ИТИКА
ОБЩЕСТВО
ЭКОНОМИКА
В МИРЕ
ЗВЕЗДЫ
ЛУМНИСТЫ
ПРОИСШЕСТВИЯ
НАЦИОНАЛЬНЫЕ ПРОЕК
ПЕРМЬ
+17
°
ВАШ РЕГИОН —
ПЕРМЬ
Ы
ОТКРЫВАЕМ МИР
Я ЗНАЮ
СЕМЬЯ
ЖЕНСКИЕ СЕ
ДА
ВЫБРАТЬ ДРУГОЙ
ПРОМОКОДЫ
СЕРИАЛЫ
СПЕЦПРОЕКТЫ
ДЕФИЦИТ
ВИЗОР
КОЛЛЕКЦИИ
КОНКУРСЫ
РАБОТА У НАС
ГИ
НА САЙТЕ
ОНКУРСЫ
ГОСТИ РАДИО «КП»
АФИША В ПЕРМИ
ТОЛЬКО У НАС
———
### Problem statement
The reply is to be an exact copy of the listing.

### Written answer
ИТИКА
ОБЩЕСТВО
ЭКОНОМИКА
В МИРЕ
ЗВЕЗДЫ
ЛУМНИСТЫ
ПРОИСШЕСТВИЯ
НАЦИОНАЛЬНЫЕ ПРОЕК
ПЕРМЬ
+17
°
ВАШ РЕГИОН —
ПЕРМЬ
Ы
ОТКРЫВАЕМ МИР
Я ЗНАЮ
СЕМЬЯ
ЖЕНСКИЕ СЕ
ДА
ВЫБРАТЬ ДРУГОЙ
ПРОМОКОДЫ
СЕРИАЛЫ
СПЕЦПРОЕКТЫ
ДЕФИЦИТ
ВИЗОР
КОЛЛЕКЦИИ
КОНКУРСЫ
РАБОТА У НАС
ГИ
НА САЙТЕ
ОНКУРСЫ
ГОСТИ РАДИО «КП»
АФИША В ПЕРМИ
ТОЛЬКО У НАС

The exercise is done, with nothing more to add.